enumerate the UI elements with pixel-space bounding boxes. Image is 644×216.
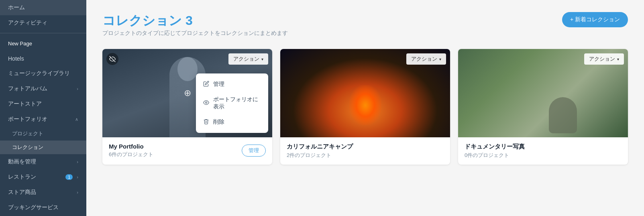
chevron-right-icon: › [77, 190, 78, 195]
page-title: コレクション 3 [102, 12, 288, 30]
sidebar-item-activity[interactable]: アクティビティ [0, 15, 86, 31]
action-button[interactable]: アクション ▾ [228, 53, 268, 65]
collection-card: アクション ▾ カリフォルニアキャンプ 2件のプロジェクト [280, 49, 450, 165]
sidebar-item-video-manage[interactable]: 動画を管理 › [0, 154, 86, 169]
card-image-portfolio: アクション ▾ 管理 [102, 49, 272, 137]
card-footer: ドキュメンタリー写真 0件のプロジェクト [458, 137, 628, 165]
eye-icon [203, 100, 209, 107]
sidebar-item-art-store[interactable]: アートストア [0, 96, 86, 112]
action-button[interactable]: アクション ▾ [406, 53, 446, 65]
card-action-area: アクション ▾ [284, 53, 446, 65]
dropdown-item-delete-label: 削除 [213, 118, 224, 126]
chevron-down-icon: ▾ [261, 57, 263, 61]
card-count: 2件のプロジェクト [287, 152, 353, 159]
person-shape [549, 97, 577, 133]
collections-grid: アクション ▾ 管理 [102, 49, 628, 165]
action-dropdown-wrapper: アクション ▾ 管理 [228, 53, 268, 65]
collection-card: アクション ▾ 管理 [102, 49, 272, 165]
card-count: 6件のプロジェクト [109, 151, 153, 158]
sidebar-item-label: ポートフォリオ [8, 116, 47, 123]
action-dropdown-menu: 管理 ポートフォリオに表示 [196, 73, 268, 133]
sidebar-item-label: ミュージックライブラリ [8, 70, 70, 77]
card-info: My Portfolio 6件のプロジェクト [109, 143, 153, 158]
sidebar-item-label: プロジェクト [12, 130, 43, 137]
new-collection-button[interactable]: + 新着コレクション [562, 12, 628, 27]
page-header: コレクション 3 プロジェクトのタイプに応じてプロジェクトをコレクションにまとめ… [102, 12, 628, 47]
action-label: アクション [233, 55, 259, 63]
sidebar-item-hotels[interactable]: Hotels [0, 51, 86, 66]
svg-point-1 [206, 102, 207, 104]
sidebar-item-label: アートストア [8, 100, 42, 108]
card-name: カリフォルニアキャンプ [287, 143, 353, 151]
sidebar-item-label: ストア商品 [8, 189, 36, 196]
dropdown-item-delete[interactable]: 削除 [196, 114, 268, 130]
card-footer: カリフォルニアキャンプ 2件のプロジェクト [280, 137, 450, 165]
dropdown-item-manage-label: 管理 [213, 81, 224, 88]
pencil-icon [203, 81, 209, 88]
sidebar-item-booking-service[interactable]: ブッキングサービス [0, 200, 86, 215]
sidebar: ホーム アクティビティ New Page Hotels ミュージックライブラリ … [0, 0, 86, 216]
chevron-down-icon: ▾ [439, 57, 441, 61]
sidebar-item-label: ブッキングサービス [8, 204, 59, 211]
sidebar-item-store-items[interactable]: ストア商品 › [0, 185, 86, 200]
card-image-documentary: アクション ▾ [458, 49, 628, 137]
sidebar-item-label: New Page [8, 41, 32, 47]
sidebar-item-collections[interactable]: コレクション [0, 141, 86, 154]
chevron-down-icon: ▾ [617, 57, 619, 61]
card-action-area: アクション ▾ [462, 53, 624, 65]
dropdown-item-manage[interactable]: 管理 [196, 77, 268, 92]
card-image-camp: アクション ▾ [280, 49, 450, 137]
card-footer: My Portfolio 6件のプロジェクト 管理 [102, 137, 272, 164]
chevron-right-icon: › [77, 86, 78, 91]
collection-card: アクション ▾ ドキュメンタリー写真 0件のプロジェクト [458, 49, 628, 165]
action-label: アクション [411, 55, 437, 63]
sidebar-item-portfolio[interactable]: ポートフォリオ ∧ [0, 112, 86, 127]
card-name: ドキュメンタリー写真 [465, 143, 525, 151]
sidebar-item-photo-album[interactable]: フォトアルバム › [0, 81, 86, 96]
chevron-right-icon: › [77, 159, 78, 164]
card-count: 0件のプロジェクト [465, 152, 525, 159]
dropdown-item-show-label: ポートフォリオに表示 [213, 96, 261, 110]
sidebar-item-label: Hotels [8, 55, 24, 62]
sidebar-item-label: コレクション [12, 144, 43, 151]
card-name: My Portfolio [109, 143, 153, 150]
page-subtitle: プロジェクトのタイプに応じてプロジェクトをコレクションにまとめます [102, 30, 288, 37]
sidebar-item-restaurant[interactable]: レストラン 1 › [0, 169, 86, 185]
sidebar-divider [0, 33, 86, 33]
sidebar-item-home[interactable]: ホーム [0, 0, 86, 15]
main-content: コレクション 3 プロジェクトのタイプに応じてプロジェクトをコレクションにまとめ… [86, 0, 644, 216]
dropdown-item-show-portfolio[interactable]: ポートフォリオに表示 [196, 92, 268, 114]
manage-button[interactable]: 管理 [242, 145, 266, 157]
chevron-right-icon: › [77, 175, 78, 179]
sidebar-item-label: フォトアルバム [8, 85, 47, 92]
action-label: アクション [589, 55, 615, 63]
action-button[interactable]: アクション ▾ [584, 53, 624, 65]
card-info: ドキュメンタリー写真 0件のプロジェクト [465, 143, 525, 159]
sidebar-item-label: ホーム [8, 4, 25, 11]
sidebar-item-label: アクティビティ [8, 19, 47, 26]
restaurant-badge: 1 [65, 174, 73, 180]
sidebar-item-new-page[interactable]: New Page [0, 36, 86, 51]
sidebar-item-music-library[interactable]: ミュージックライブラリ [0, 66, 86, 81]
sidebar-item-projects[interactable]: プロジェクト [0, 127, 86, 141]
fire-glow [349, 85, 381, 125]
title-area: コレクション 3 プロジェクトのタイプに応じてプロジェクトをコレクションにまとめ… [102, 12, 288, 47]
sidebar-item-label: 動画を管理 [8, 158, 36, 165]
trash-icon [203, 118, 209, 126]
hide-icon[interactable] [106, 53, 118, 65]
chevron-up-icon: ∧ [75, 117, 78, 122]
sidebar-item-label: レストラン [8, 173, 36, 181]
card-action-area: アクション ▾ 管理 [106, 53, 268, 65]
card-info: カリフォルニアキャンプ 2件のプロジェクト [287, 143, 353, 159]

■ **Task directions**
Transcribe the records above exactly, omitting every picture they contain.

■ **Final answer**
enumerate the UI elements with pixel-space bounding boxes. Image is 644×216.
chevron-right-icon: › [77, 190, 78, 195]
page-title: コレクション 3 [102, 12, 288, 30]
sidebar-item-activity[interactable]: アクティビティ [0, 15, 86, 31]
action-button[interactable]: アクション ▾ [228, 53, 268, 65]
collection-card: アクション ▾ カリフォルニアキャンプ 2件のプロジェクト [280, 49, 450, 165]
sidebar-item-video-manage[interactable]: 動画を管理 › [0, 154, 86, 169]
card-image-portfolio: アクション ▾ 管理 [102, 49, 272, 137]
card-footer: ドキュメンタリー写真 0件のプロジェクト [458, 137, 628, 165]
eye-icon [203, 100, 209, 107]
sidebar-item-art-store[interactable]: アートストア [0, 96, 86, 112]
action-button[interactable]: アクション ▾ [406, 53, 446, 65]
card-action-area: アクション ▾ [284, 53, 446, 65]
dropdown-item-delete-label: 削除 [213, 118, 224, 126]
chevron-down-icon: ▾ [261, 57, 263, 61]
card-count: 2件のプロジェクト [287, 152, 353, 159]
person-shape [549, 97, 577, 133]
collections-grid: アクション ▾ 管理 [102, 49, 628, 165]
action-dropdown-wrapper: アクション ▾ 管理 [228, 53, 268, 65]
collection-card: アクション ▾ 管理 [102, 49, 272, 165]
card-count: 6件のプロジェクト [109, 151, 153, 158]
sidebar-item-label: ポートフォリオ [8, 116, 47, 123]
action-dropdown-menu: 管理 ポートフォリオに表示 [196, 73, 268, 133]
sidebar-item-label: ミュージックライブラリ [8, 70, 70, 77]
card-info: My Portfolio 6件のプロジェクト [109, 143, 153, 158]
sidebar-item-label: プロジェクト [12, 130, 43, 137]
new-collection-button[interactable]: + 新着コレクション [562, 12, 628, 27]
page-header: コレクション 3 プロジェクトのタイプに応じてプロジェクトをコレクションにまとめ… [102, 12, 628, 47]
action-label: アクション [233, 55, 259, 63]
sidebar-item-hotels[interactable]: Hotels [0, 51, 86, 66]
svg-point-1 [206, 102, 207, 104]
sidebar-item-label: アートストア [8, 100, 42, 108]
card-name: カリフォルニアキャンプ [287, 143, 353, 151]
sidebar-item-label: ストア商品 [8, 189, 36, 196]
dropdown-item-delete[interactable]: 削除 [196, 114, 268, 130]
card-footer: カリフォルニアキャンプ 2件のプロジェクト [280, 137, 450, 165]
dropdown-item-manage-label: 管理 [213, 81, 224, 88]
pencil-icon [203, 81, 209, 88]
sidebar-item-booking-service[interactable]: ブッキングサービス [0, 200, 86, 215]
sidebar: ホーム アクティビティ New Page Hotels ミュージックライブラリ … [0, 0, 86, 216]
chevron-down-icon: ▾ [439, 57, 441, 61]
sidebar-item-label: ブッキングサービス [8, 204, 59, 211]
sidebar-item-store-items[interactable]: ストア商品 › [0, 185, 86, 200]
card-image-documentary: アクション ▾ [458, 49, 628, 137]
sidebar-item-label: New Page [8, 41, 32, 47]
sidebar-item-collections[interactable]: コレクション [0, 141, 86, 154]
chevron-down-icon: ▾ [617, 57, 619, 61]
card-action-area: アクション ▾ [462, 53, 624, 65]
dropdown-item-manage[interactable]: 管理 [196, 77, 268, 92]
card-image-camp: アクション ▾ [280, 49, 450, 137]
card-footer: My Portfolio 6件のプロジェクト 管理 [102, 137, 272, 164]
chevron-right-icon: › [77, 86, 78, 91]
collection-card: アクション ▾ ドキュメンタリー写真 0件のプロジェクト [458, 49, 628, 165]
action-label: アクション [411, 55, 437, 63]
sidebar-item-portfolio[interactable]: ポートフォリオ ∧ [0, 112, 86, 127]
card-name: ドキュメンタリー写真 [465, 143, 525, 151]
sidebar-item-photo-album[interactable]: フォトアルバム › [0, 81, 86, 96]
chevron-right-icon: › [77, 159, 78, 164]
card-count: 0件のプロジェクト [465, 152, 525, 159]
dropdown-item-show-label: ポートフォリオに表示 [213, 96, 261, 110]
sidebar-item-label: Hotels [8, 55, 24, 62]
sidebar-item-label: コレクション [12, 144, 43, 151]
card-name: My Portfolio [109, 143, 153, 150]
page-subtitle: プロジェクトのタイプに応じてプロジェクトをコレクションにまとめます [102, 30, 288, 37]
sidebar-item-restaurant[interactable]: レストラン 1 › [0, 169, 86, 185]
sidebar-divider [0, 33, 86, 33]
sidebar-item-home[interactable]: ホーム [0, 0, 86, 15]
main-content: コレクション 3 プロジェクトのタイプに応じてプロジェクトをコレクションにまとめ… [86, 0, 644, 216]
dropdown-item-show-portfolio[interactable]: ポートフォリオに表示 [196, 92, 268, 114]
manage-button[interactable]: 管理 [242, 145, 266, 157]
chevron-right-icon: › [77, 175, 78, 179]
sidebar-item-label: フォトアルバム [8, 85, 47, 92]
action-label: アクション [589, 55, 615, 63]
action-button[interactable]: アクション ▾ [584, 53, 624, 65]
card-info: ドキュメンタリー写真 0件のプロジェクト [465, 143, 525, 159]
sidebar-item-label: ホーム [8, 4, 25, 11]
sidebar-item-label: アクティビティ [8, 19, 47, 26]
restaurant-badge: 1 [65, 174, 73, 180]
sidebar-item-new-page[interactable]: New Page [0, 36, 86, 51]
sidebar-item-music-library[interactable]: ミュージックライブラリ [0, 66, 86, 81]
sidebar-item-projects[interactable]: プロジェクト [0, 127, 86, 141]
fire-glow [349, 85, 381, 125]
title-area: コレクション 3 プロジェクトのタイプに応じてプロジェクトをコレクションにまとめ… [102, 12, 288, 47]
sidebar-item-label: 動画を管理 [8, 158, 36, 165]
trash-icon [203, 118, 209, 126]
hide-icon[interactable] [106, 53, 118, 65]
chevron-up-icon: ∧ [75, 117, 78, 122]
sidebar-item-label: レストラン [8, 173, 36, 181]
card-action-area: アクション ▾ 管理 [106, 53, 268, 65]
card-info: カリフォルニアキャンプ 2件のプロジェクト [287, 143, 353, 159]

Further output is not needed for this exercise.